Automatic subconscious risk scanning is part of OCD and anxiety
Over the last two decades, there have been huge strides in understanding OCD and anxiety. I remember the days when anti-depressants were the first and immediate line of treatment about 20 years ago and it was much easier to medicate the issues than to treat them in a more holistic manner. Thankfully, this is changing and talking therapies are having a much more prominent role in the treatment of both anxiety and OCD.
Having a range of choices in the treatment of OCD and anxiety is ultimately a good thing, and not everyone reacts the same to therapeutic treatments. This is why choice and variety are important.
One of the core pillars of managing anxiety and OCD is understanding the root of where they may come from and being aware of behaviours that may be attached to them.
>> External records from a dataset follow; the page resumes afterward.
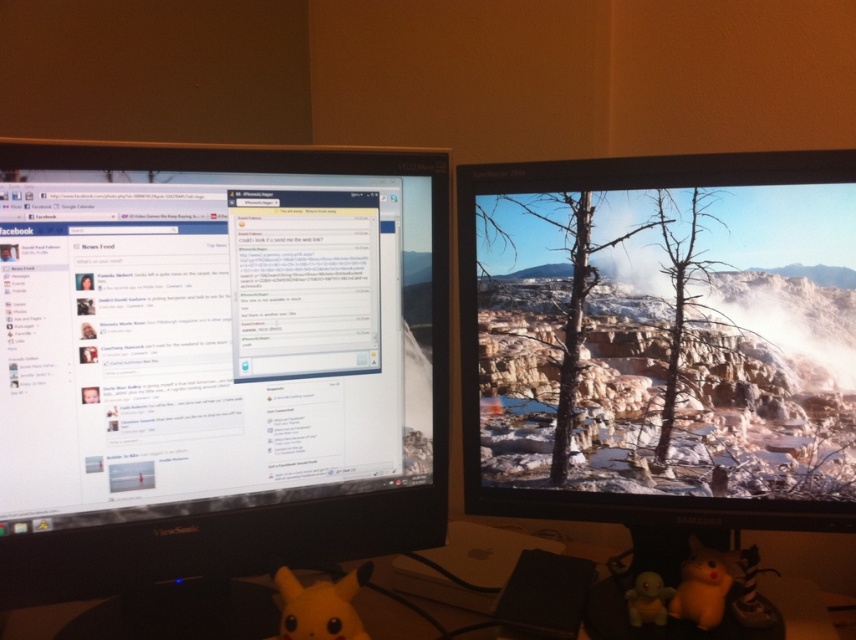 Is black glossy monitor at left taller than matte yellow plush at lower center?

Indeed, black glossy monitor at left has a greater height compared to matte yellow plush at lower center.

What do you see at coordinates (217, 360) in the screenshot?
I see `black glossy monitor at left` at bounding box center [217, 360].

The height and width of the screenshot is (640, 856). I want to click on black glossy monitor at left, so click(217, 360).

Is black plastic table at lower center wider than matte yellow rubber duck at lower right?

Yes, black plastic table at lower center is wider than matte yellow rubber duck at lower right.

Does black plastic table at lower center have a greater height compared to matte yellow rubber duck at lower right?

Indeed, black plastic table at lower center has a greater height compared to matte yellow rubber duck at lower right.

The image size is (856, 640). Identify the location of black plastic table at lower center. (811, 560).

In order to click on black plastic table at lower center in this screenshot , I will do `click(811, 560)`.

Does yellow plush toy at lower right have a larger size compared to matte yellow rubber duck at lower right?

Yes.

The image size is (856, 640). Identify the location of yellow plush toy at lower right. (x=703, y=584).

What are the coordinates of `yellow plush toy at lower right` in the screenshot? It's located at (703, 584).

Image resolution: width=856 pixels, height=640 pixels. What are the coordinates of `yellow plush toy at lower right` in the screenshot? It's located at click(x=703, y=584). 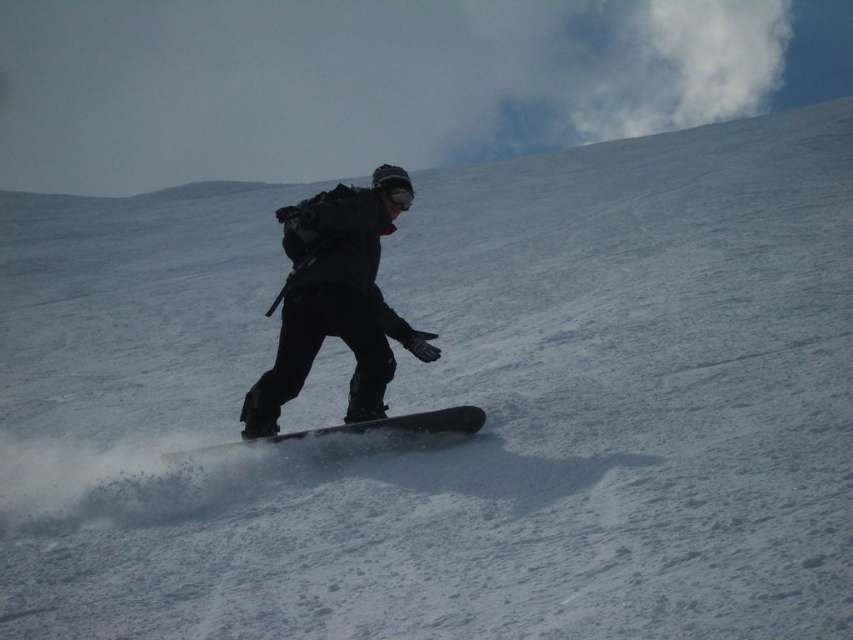 Question: Is black matte snowboarder at center smaller than black matte snowboard at center?

Choices:
 (A) yes
 (B) no

Answer: (B)

Question: Is black matte snowboarder at center positioned before black matte snowboard at center?

Choices:
 (A) yes
 (B) no

Answer: (B)

Question: Which point is closer to the camera taking this photo?

Choices:
 (A) (370, 202)
 (B) (402, 426)

Answer: (B)

Question: Is black matte snowboarder at center closer to the viewer compared to black matte snowboard at center?

Choices:
 (A) yes
 (B) no

Answer: (B)

Question: Which object is closer to the camera taking this photo?

Choices:
 (A) black matte snowboard at center
 (B) black matte snowboarder at center

Answer: (A)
Therapy is not only fundamental and integral to this, I argue that it shines a light far deeper into events that have been traumatising or where abuse may have taken place.
Through client work, I have come to see a consistent pattern in people who have anxiety and OCD. As someone who trained in neuroscience and now as a therapist, the autonomic nervous system contains the sympathetic and parasympathetic nervous systems that can speed up or slow down systems, or cause them to constrict or dilate or release or reduce chemicals like hormones. I am oversimplifying here, but it is a starting point in understanding the two systems.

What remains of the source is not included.